Example 3: The rate of growth of bacteria in a culture is proportional to the number of bacteria present and the bacteria count is 1000 at the initial time $t=0$. The number of bacteria is increased by $20 \%$ in 2 hours. If the population of bacteria is 2000 after $\frac{k}{l o g}\left(\frac{6}{5}\right)$ hours, then $\left(\frac{k}{\log _e 2}\right)^2$ is equal to:
Solution:

Initial bacteria count = 1000

20% bacteria increased in 2 hours = 1200

$
\begin{aligned}
& \frac{\mathrm{dB}}{\mathrm{dt}}=\lambda \mathrm{B} \\
& \Rightarrow \int_{1000}^{1200} \frac{\mathrm{dB}}{\mathrm{B}}=\lambda \int_0^2 \mathrm{dt} \\
& \Rightarrow \lambda=\frac{1}{2} \ln \left(\frac{6}{5}\right) \\
& \int_{1000}^{2000} \frac{\mathrm{dB}}{\mathrm{B}}=\frac{1}{2} \ln \left(\frac{6}{5}\right) \int_0^{\mathrm{T}} \mathrm{dt} \\
& \Rightarrow \mathrm{T}=\frac{2 \ln 2}{\ln \left(\frac{6}{5}\right)} \\
& \Rightarrow \mathrm{k}=2 \ln 2 \\
& \left(\frac{\mathrm{k}}{\log _{\mathrm{e}} 2}\right)^2=\left(\frac{2 \ln 2}{\log _{\mathrm{e}} 2}\right)^2=4
\end{aligned}
$
$\ln 2 a$ and $\log _e 2$ is same thing

Hence, the answer is 4.

$\text { Example 4: At present, a firm is manufacturing } 2000 \text { items.
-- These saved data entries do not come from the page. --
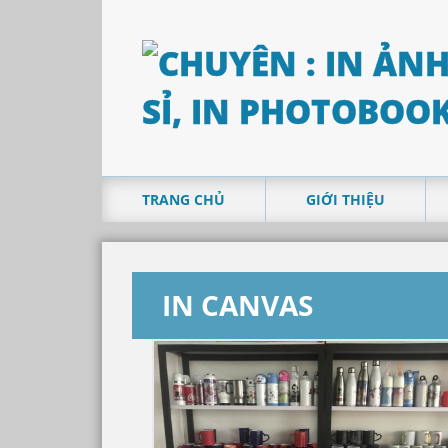
TRANG CHỦ
GIỚI THIỆU
IN CANVAS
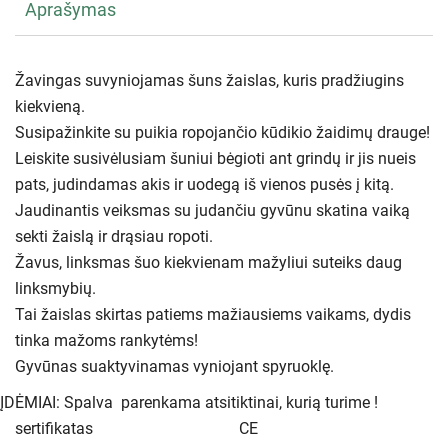
Aprašymas
Žavingas suvyniojamas šuns žaislas, kuris pradžiugins
kiekvieną.
Susipažinkite su puikia ropojančio kūdikio žaidimų drauge!
Leiskite susivėlusiam šuniui bėgioti ant grindų ir jis nueis
pats, judindamas akis ir uodegą iš vienos pusės į kitą.
Jaudinantis veiksmas su judančiu gyvūnu skatina vaiką
sekti žaislą ir drąsiau ropoti.
Žavus, linksmas šuo kiekvienam mažyliui suteiks daug
linksmybių.
Tai žaislas skirtas patiems mažiausiems vaikams, dydis
tinka mažoms rankytėms!
Gyvūnas suaktyvinamas vyniojant spyruoklę.
ĮDĖMIAI: Spalva parenkama atsitiktinai, kurią turime !
sertifikatas
CE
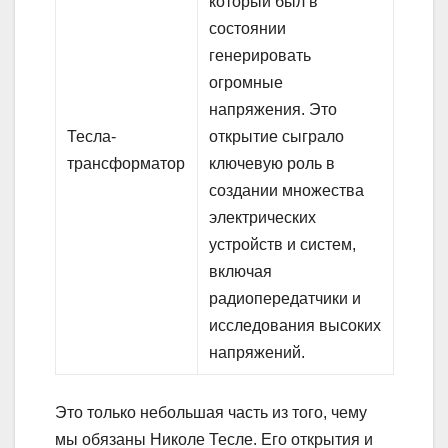
который был в
состоянии
генерировать
огромные
напряжения. Это
Тесла-
открытие сыграло
трансформатор
ключевую роль в
создании множества
электрических
устройств и систем,
включая
радиопередатчики и
исследования высоких
напряжений.
Это только небольшая часть из того, чему
мы обязаны Николе Тесле. Его открытия и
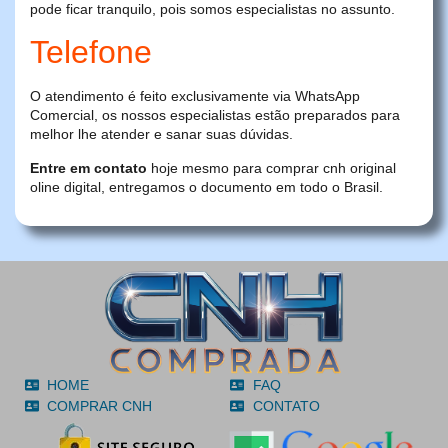
pode ficar tranquilo, pois somos especialistas no assunto.
Telefone
O atendimento é feito exclusivamente via WhatsApp
Comercial, os nossos especialistas estão preparados para
melhor lhe atender e sanar suas dúvidas.
Entre em contato
hoje mesmo para comprar cnh original
oline digital, entregamos o documento em todo o Brasil.
HOME
FAQ
COMPRAR CNH
CONTATO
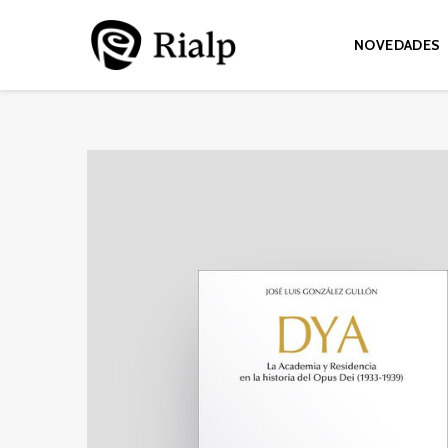
NOVEDADES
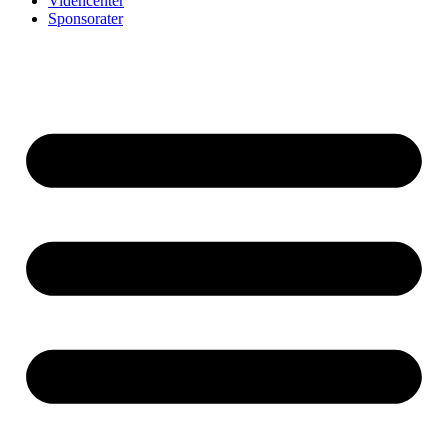
Videncenter
Sponsorater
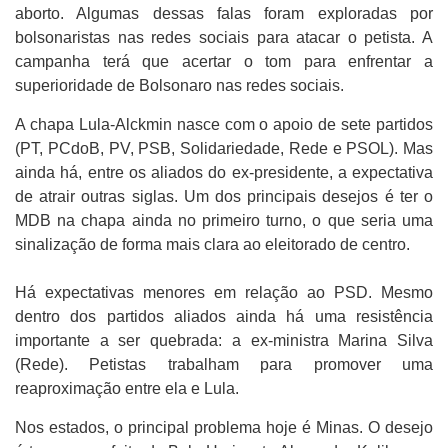
aborto. Algumas dessas falas foram exploradas por
bolsonaristas nas redes sociais para atacar o petista. A
campanha terá que acertar o tom para enfrentar a
superioridade de Bolsonaro nas redes sociais.
A chapa Lula-Alckmin nasce com o apoio de sete partidos
(PT, PCdoB, PV, PSB, Solidariedade, Rede e PSOL). Mas
ainda há, entre os aliados do ex-presidente, a expectativa
de atrair outras siglas. Um dos principais desejos é ter o
MDB na chapa ainda no primeiro turno, o que seria uma
sinalização de forma mais clara ao eleitorado de centro.
Há expectativas menores em relação ao PSD. Mesmo
dentro dos partidos aliados ainda há uma resistência
importante a ser quebrada: a ex-ministra Marina Silva
(Rede). Petistas trabalham para promover uma
reaproximação entre ela e Lula.
Nos estados, o principal problema hoje é Minas. O desejo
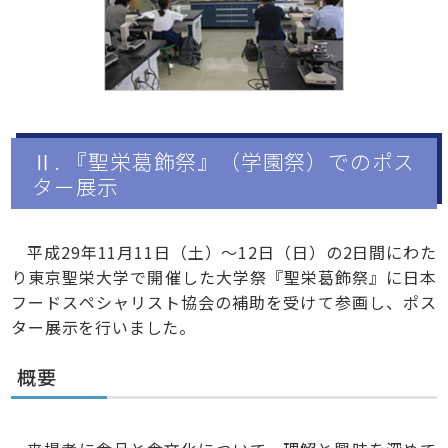
Ⅱ. 『聖栄葛飾祭』（学園祭）でのポス
ター展示
平成29年11月11日（土）～12日（日）の2日間にわた
り東京聖栄大学で開催した大学祭『聖栄葛飾祭』に日本
フードスペシャリスト協会の補助を受けて参画し、ポス
ター展示を行いました。
概要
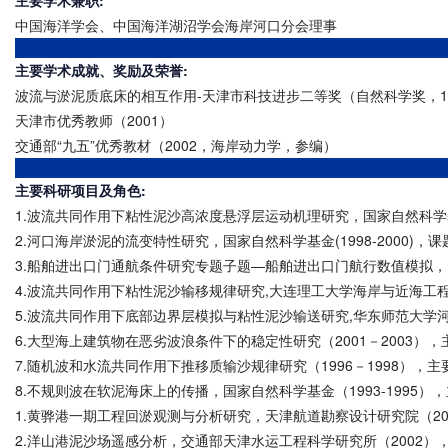
中国海洋学会、中国海洋湖沼学会海岸河口分会理事
主要学术成就、奖励及荣誉:
波流与淤泥质底床的相互作用-天津市科技进步二等奖（自然科学奖，19
天津市优秀教师（2001）
交通部“九五”优秀教材（2002，海岸动力学，参编）
主要科研项目及角色:
1.波流共同作用下粘性泥沙高浓度悬浮层运动机理研究，国家自然科学基金
2.河口海岸淤泥的流变特性研究，国家自然科学基金(1998-2000)，
3.船舶进出口门通航条件研究专题子题—船舶进出口门航行数值模拟，国
4.波流共同作用下粘性泥沙输移规律研究,大连理工大学海岸与近海工程
5.波流共同作用下底部边界层模拟与粘性泥沙输送研究,华东师范大学河口
6.大型海上建筑物在恶劣波浪条件下的稳定性研究（2001－2003）
7.随机波和水流共同作用下推移质输沙规律研究（1996－1998），主
8.不规则波在软泥海床上的传播，国家自然科学基金（1993-1995）
1.黄骅港一期工程回淤观测与分析研究，天津航道勘察设计研究院（200
2.洋山港泥沙场遥感分析，交通部天津水运工程科学研究所（2002）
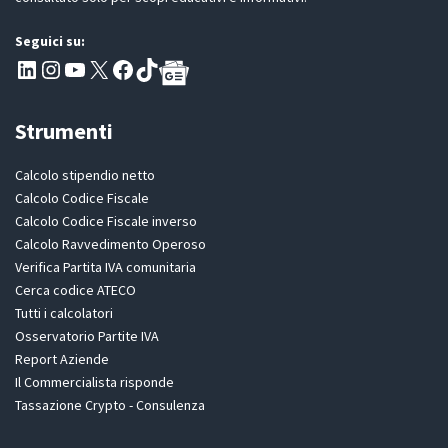
o
n
Seguici su:
e
Pagina LinkedIn PartitaIva
Instagram
Canale YouTube Evoluzione - Partitaiva.it
X
Segui PartitaIva su Facebook
TikTok
Strumenti
Calcolo stipendio netto
Calcolo Codice Fiscale
Calcolo Codice Fiscale inverso
Calcolo Ravvedimento Operoso
Verifica Partita IVA comunitaria
Cerca codice ATECO
Tutti i calcolatori
Osservatorio Partite IVA
Report Aziende
Il Commercialista risponde
Tassazione Crypto - Consulenza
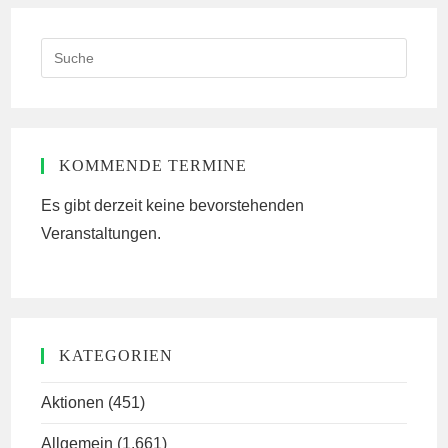
Search
this
website
KOMMENDE TERMINE
Es gibt derzeit keine bevorstehenden
Veranstaltungen.
KATEGORIEN
Aktionen
(451)
Allgemein
(1.661)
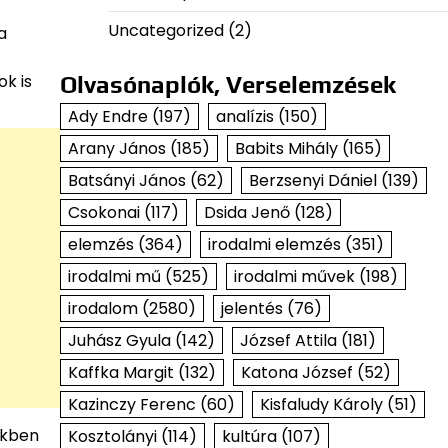
Uncategorized
(2)
a
ok is
Olvasónaplók, Verselemzések
Ady Endre
(197)
analízis
(150)
Arany János
(185)
Babits Mihály
(165)
Batsányi János
(62)
Berzsenyi Dániel
(139)
Csokonai
(117)
Dsida Jenő
(128)
elemzés
(364)
irodalmi elemzés
(351)
irodalmi mű
(525)
irodalmi művek
(198)
irodalom
(2580)
jelentés
(76)
Juhász Gyula
(142)
József Attila
(181)
Kaffka Margit
(132)
Katona József
(52)
Kazinczy Ferenc
(60)
Kisfaludy Károly
(51)
ekben
Kosztolányi
(114)
kultúra
(107)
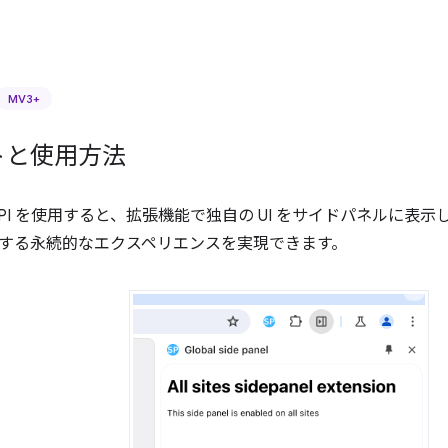
MV3+
トと使用方法
PI を使用すると、拡張機能で独自の UI をサイドパネルに表
する永続的なエクスペリエンスを実現できます。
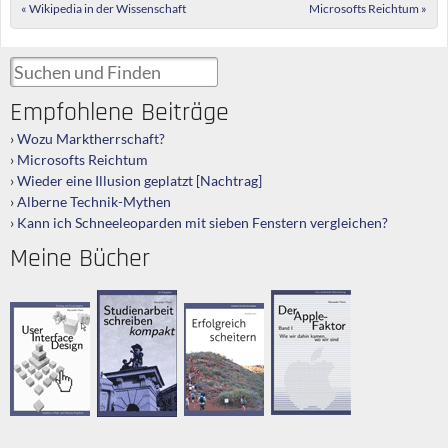
Post navigation
«
Wikipedia in der Wissenschaft
Microsofts Reichtum
»
Suchen und Finden
Empfohlene Beiträge
Wozu Marktherrschaft?
Microsofts Reichtum
Wieder eine Illusion geplatzt [Nachtrag]
Alberne Technik-Mythen
Kann ich Schneeleoparden mit sieben Fenstern vergleichen?
Meine Bücher
Der Apple-
Studienarbeit
User Interface
Erfolgreich
Faktor
schreiben
Design
scheitern
Betrachtung,
Kompakt-
Ratgeber,
„Ratgeber“,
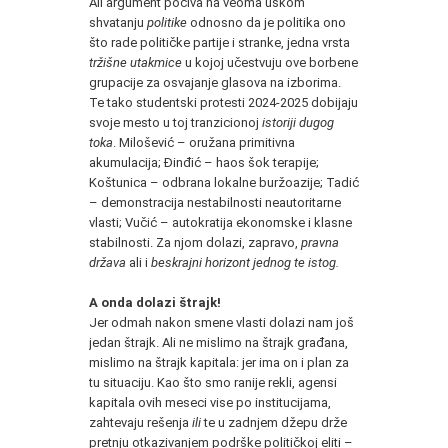
Ali argument počiva na veoma uskom
shvatanju
politike
odnosno da je politika ono
što rade političke partije i stranke, jedna vrsta
tržišne utakmice
u kojoj učestvuju ove borbene
grupacije za osvajanje glasova na izborima.
Te tako studentski protesti 2024-2025 dobijaju
svoje mesto u toj tranzicionoj
istoriji dugog
toka
. Milošević – oružana primitivna
akumulacija; Đinđić – haos šok terapije;
Koštunica – odbrana lokalne buržoazije; Tadić
– demonstracija nestabilnosti neautoritarne
vlasti; Vučić – autokratija ekonomske i klasne
stabilnosti. Za njom dolazi, zapravo,
pravna
država
ali i
beskrajni horizont jednog te istog.
A onda dolazi štrajk!
Jer odmah nakon smene vlasti dolazi nam još
jedan štrajk. Ali ne mislimo na štrajk građana,
mislimo na štrajk kapitala: jer ima on i plan za
tu situaciju. Kao što smo ranije rekli, agensi
kapitala ovih meseci vise po institucijama,
zahtevaju rešenja
ili
te u zadnjem džepu drže
pretnju otkazivanjem podrške političkoj eliti –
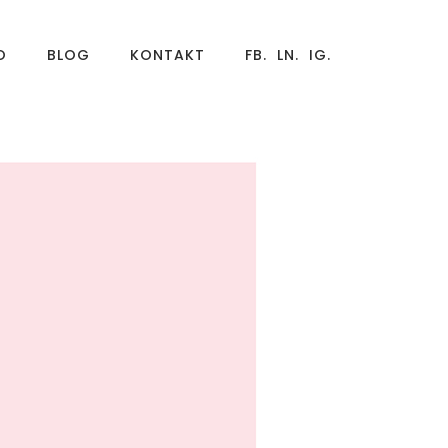
O
BLOG
KONTAKT
FB.
LN.
IG.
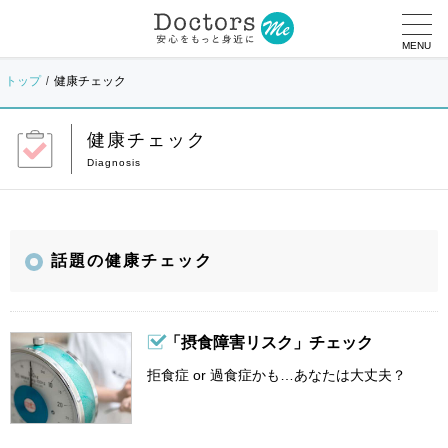
MENU
トップ
健康チェック
健康チェック
話題の健康チェック
「摂食障害リスク」チェック
拒食症 or 過食症かも…あなたは大丈夫？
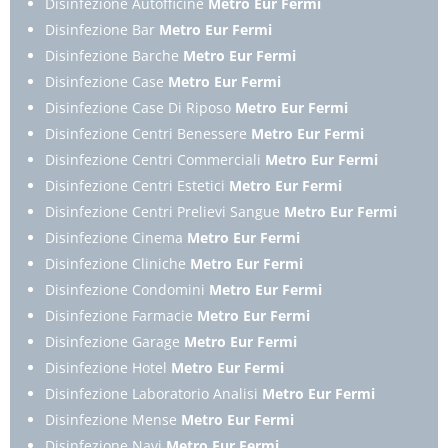
Disinfezione Autofficine
Metro Eur Fermi
Disinfezione Bar
Metro Eur Fermi
Disinfezione Barche
Metro Eur Fermi
Disinfezione Case
Metro Eur Fermi
Disinfezione Case Di Riposo
Metro Eur Fermi
Disinfezione Centri Benessere
Metro Eur Fermi
Disinfezione Centri Commerciali
Metro Eur Fermi
Disinfezione Centri Estetici
Metro Eur Fermi
Disinfezione Centri Prelievi Sangue
Metro Eur Fermi
Disinfezione Cinema
Metro Eur Fermi
Disinfezione Cliniche
Metro Eur Fermi
Disinfezione Condomini
Metro Eur Fermi
Disinfezione Farmacie
Metro Eur Fermi
Disinfezione Garage
Metro Eur Fermi
Disinfezione Hotel
Metro Eur Fermi
Disinfezione Laboratorio Analisi
Metro Eur Fermi
Disinfezione Mense
Metro Eur Fermi
Disinfezione Navi
Metro Eur Fermi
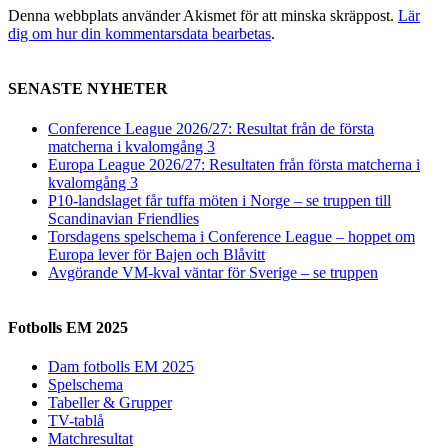
Denna webbplats använder Akismet för att minska skräppost.
Lär
dig om hur din kommentarsdata bearbetas
.
SENASTE NYHETER
Conference League 2026/27: Resultat från de första
matcherna i kvalomgång 3
Europa League 2026/27: Resultaten från första matcherna i
kvalomgång 3
P10-landslaget får tuffa möten i Norge – se truppen till
Scandinavian Friendlies
Torsdagens spelschema i Conference League – hoppet om
Europa lever för Bajen och Blåvitt
Avgörande VM-kval väntar för Sverige – se truppen
Fotbolls EM 2025
Dam fotbolls EM 2025
Spelschema
Tabeller & Grupper
TV-tablå
Matchresultat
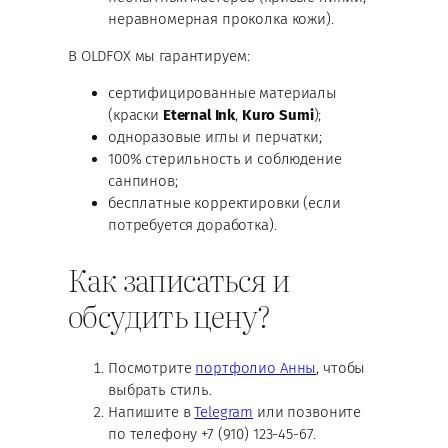
неравномерная проколка кожи).
В OLDFOX мы гарантируем:
сертифицированные материалы
(краски
Eternal Ink
,
Kuro Sumi
);
одноразовые иглы и перчатки;
100% стерильность и соблюдение
санпинов;
бесплатные корректировки (если
потребуется доработка).
Как записаться и
обсудить цену?
Посмотрите
портфолио Анны
, чтобы
выбрать стиль.
Напишите в
Telegram
или позвоните
по телефону +7 (910) 123-45-67.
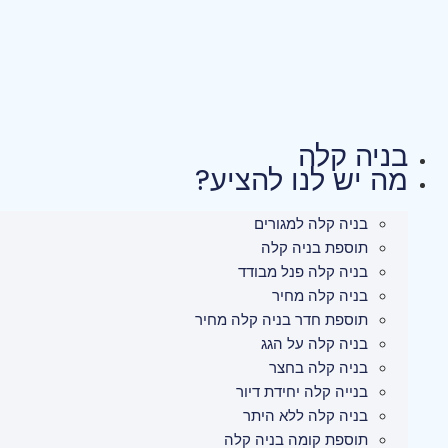
לג
תוכן
בניה קלה
מה יש לנו להציע?
בניה קלה למגורים
תוספת בניה קלה
בניה קלה פנל מבודד
בניה קלה מחיר
תוספת חדר בניה קלה מחיר
בניה קלה על הגג
בניה קלה בחצר
בנייה קלה יחידת דיור
בניה קלה ללא היתר
תוספת קומה בניה קלה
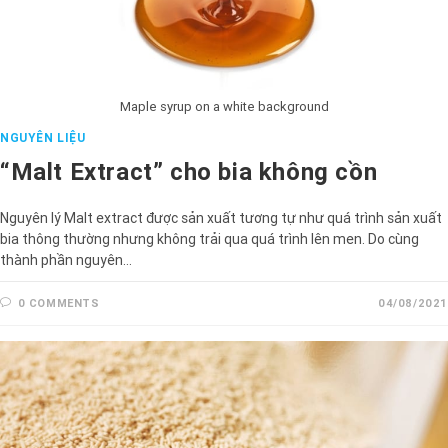
Maple syrup on a white background
NGUYÊN LIỆU
“Malt Extract” cho bia không cồn
Nguyên lý Malt extract được sản xuất tương tự như quá trình sản xuất
bia thông thường nhưng không trải qua quá trình lên men. Do cùng
thành phần nguyên…
0 COMMENTS
04/08/2021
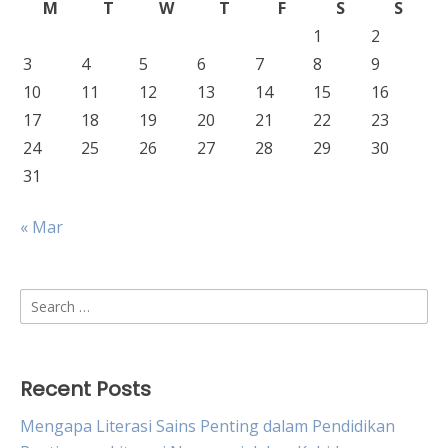
M
T
W
T
F
S
S
1
2
3
4
5
6
7
8
9
10
11
12
13
14
15
16
17
18
19
20
21
22
23
24
25
26
27
28
29
30
31
« Mar
Search
for:
Recent Posts
Mengapa Literasi Sains Penting dalam Pendidikan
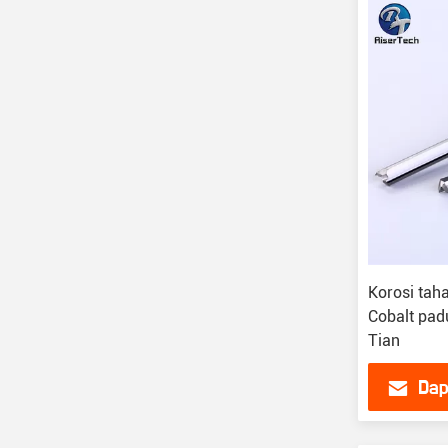
Korosi taha
Cobalt pad
Tian
Dap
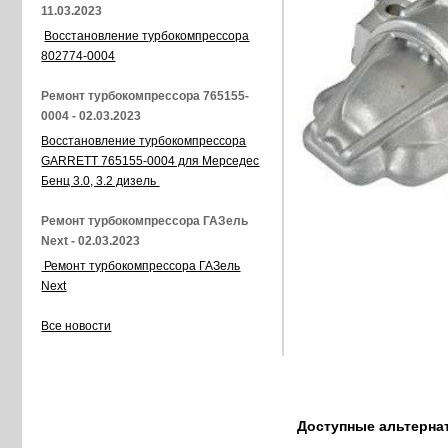
11.03.2023
Восстановление турбокомпрессора
802774-0004
Ремонт турбокомпрессора 765155-
0004 - 02.03.2023
Восстановление турбокомпрессора
GARRETT 765155-0004 для Мерседес
Бенц 3.0, 3.2 дизель
Ремонт турбокомпрессора ГАЗель
Next - 02.03.2023
Ремонт турбокомпрессора ГАЗель
Next
Все новости
Доступные альтерн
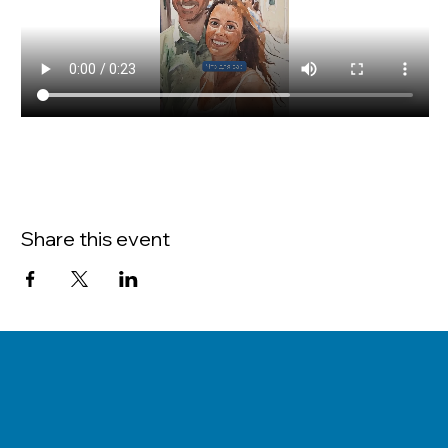
Share this event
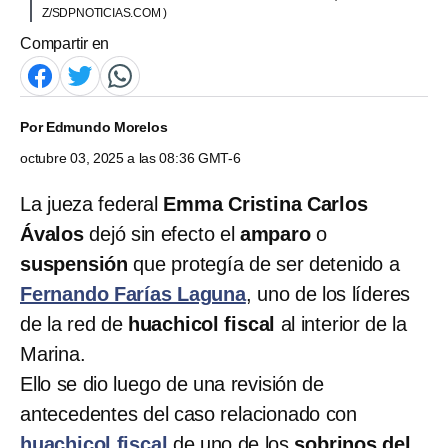
Z/SDPNOTICIAS.COM )
Compartir en
Por
Edmundo Morelos
octubre 03, 2025 a las 08:36 GMT-6
La jueza federal
Emma Cristina Carlos
Ávalos
dejó sin efecto el
amparo
o
suspensión
que protegía de ser detenido a
Fernando Farías Laguna
,
uno de los líderes
de la red de
huachicol fiscal
al interior de la
Marina.
Ello se dio luego de una revisión de
antecedentes del caso relacionado con
huachicol fiscal
de uno de los
sobrinos del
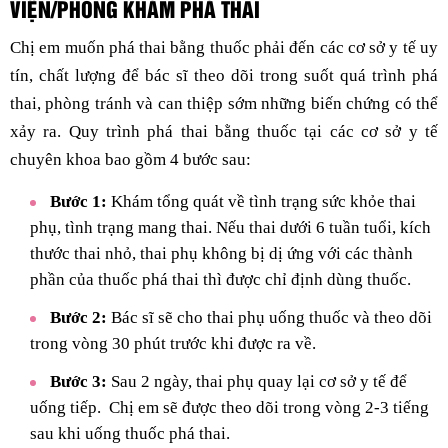
VIỆN/PHÒNG KHÁM PHÁ THAI
Chị em muốn phá thai bằng thuốc phải đến các cơ sở y tế uy
tín, chất lượng để bác sĩ theo dõi trong suốt quá trình phá
thai, phòng tránh và can thiệp sớm những biến chứng có thể
xảy ra. Quy trình phá thai bằng thuốc tại các cơ sở y tế
chuyên khoa bao gồm 4 bước sau:
Bước 1:
Khám tổng quát về tình trạng sức khỏe thai
phụ, tình trạng mang thai. Nếu thai dưới 6 tuần tuổi, kích
thước thai nhỏ, thai phụ không bị dị ứng với các thành
phần của thuốc phá thai thì được chỉ định dùng thuốc.
Bước 2:
Bác sĩ sẽ cho thai phụ uống thuốc và theo dõi
trong vòng 30 phút trước khi được ra về.
Bước 3:
Sau 2 ngày, thai phụ quay lại cơ sở y tế để
uống tiếp. Chị em sẽ được theo dõi trong vòng 2-3 tiếng
sau khi uống thuốc phá thai.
It is estimated that the rate of change of production } \mathrm{P} \text { w.r.t. additional number of workers } x \text { is given by } \frac{d P}{d x}=100-12 \sqrt{x} \text {. If the firm employs } 25 \text { more workers, then the new level of production of items is: } $

Solution:

$\begin{aligned} & \frac{d P}{d x}=100-12 \sqrt{x} \\ & \Rightarrow \int d P=\int 100 d x-\int 12 \sqrt{x} d x \\ & \Rightarrow P=100 x-\frac{12 x^{3 / 2}}{3 / 2}+C \\ & \Rightarrow P=100 x-8 x^{3 / 2}+C \\ & \text { For } \mathrm{x}=0, \mathrm{P}=2000 \\ & 2000=C \ldots(1)\end{aligned}$
$\begin{aligned} & \text { and for } \mathrm{x}=25 \\ & P^{\prime}=100(25)-8(25)^{3 / 2}+2000=3500\end{aligned}$

Hence, the required answer is 3500.

Example 5: The population of a certain country is known to increase at a rate proportional to the number of people presently living in the country. If after two years, the population has doubled and after four years population is 20,000, then initially population was

Solution:

Let at time $t$, and $N$ be the number of population at that time, So
$
\begin{aligned}
\frac{\mathrm{d} N}{\mathrm{~d} x} & =k N \\
\Rightarrow \frac{\mathrm{d} N}{N} & =k d t
\end{aligned}
$

So, on integrating we get,
$
\ln N=k t+c
$

Let the initial population is $N_0$ at $t=0$
$
\Rightarrow c=\ln N_0 \Rightarrow \ln N-\ln N_0=k t \Rightarrow \frac{N}{N_0}=e^{k t} \Rightarrow N=N_0 e^{k t}
$

It is given, after two years, the population is doubled, So
$
\begin{aligned}
& 2 N_0=N_0 e^{k \cdot 2} \Rightarrow e^{2 k}=2 \Rightarrow 2 k=\ln 2 \Rightarrow k=\frac{1}{2} \ln 2 \\
& \therefore N=N_0 \cdot e^{\frac{1 \ln 2}{2}}
\end{aligned}
$

Given, after four years population is 20,000 , So
$
20000=N_0 \cdot e^{2 \ln 2} \Rightarrow 4 N_0=20000 \Rightarrow N_0=5000
$

Hence, the required answer is 5000.

Summary

We concluded that the differential equation is very important in real life. It helps to simplify complex algorithms and provides a detailed view of how the process occurs at every step. Differential equations play an important role in scientific research and in economics.